▶ _Page-level text extractions_
__________
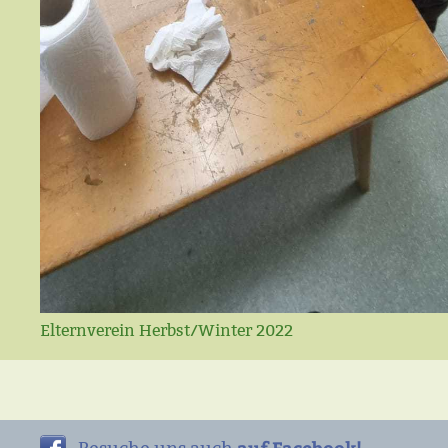
Elternverein Herbst/Winter 2022
auf Facebook!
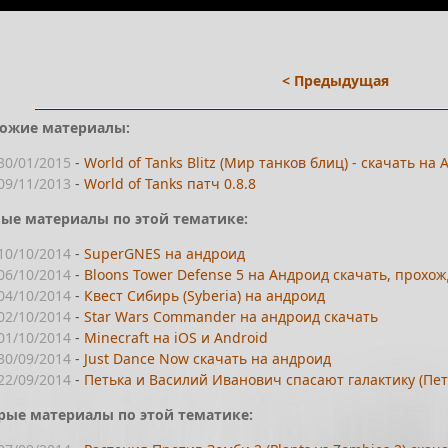
< Предыдущая
ожие материалы:
30/01/2015
-
World of Tanks Blitz (Мир танков блиц) - скачать на
09/11/2013
-
World of Tanks патч 0.8.8
ые материалы по этой тематике:
10/10/2014
-
SuperGNES на андроид
06/10/2014
-
Bloons Tower Defense 5 на Андроид скачать, прохо
04/10/2014
-
Квест Сибирь (Syberia) на андроид
02/10/2014
-
Star Wars Commander на андроид скачать
01/10/2014
-
Minecraft на iOS и Android
30/09/2014
-
Just Dance Now скачать на андроид
22/09/2014
-
Петька и Василий Иванович спасают галактику (Пет
рые материалы по этой тематике:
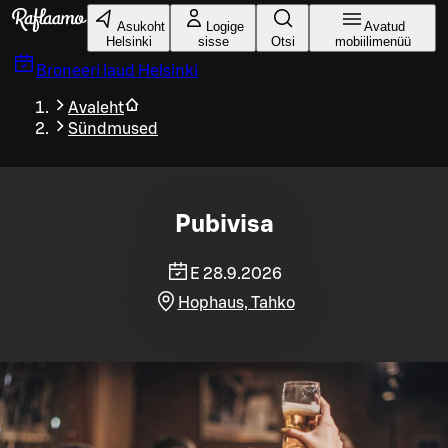
Liigu peamise sisu juurde
Asukoht
Logige
Avatud
Helsinki
sisse
Otsi
mobiilimenüü
Broneeri laud
Helsinki
Avaleht
Sündmused
Pubivisa
E 28.9.2026
Hophaus, Tahko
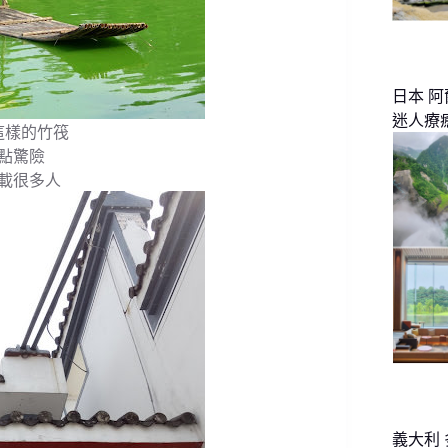
日本 
迷人療
這樣的竹筏
點驚險
載很多人
義大利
__________
▶ _YOUR TASK_
Look through the entries, and return every line that the word "World" appears in.

▶ _OUTPUT FOR THIS TASK_
World of Tanks Blitz (Мир танков блиц) - скачать на
World of Tanks патч 0.8.8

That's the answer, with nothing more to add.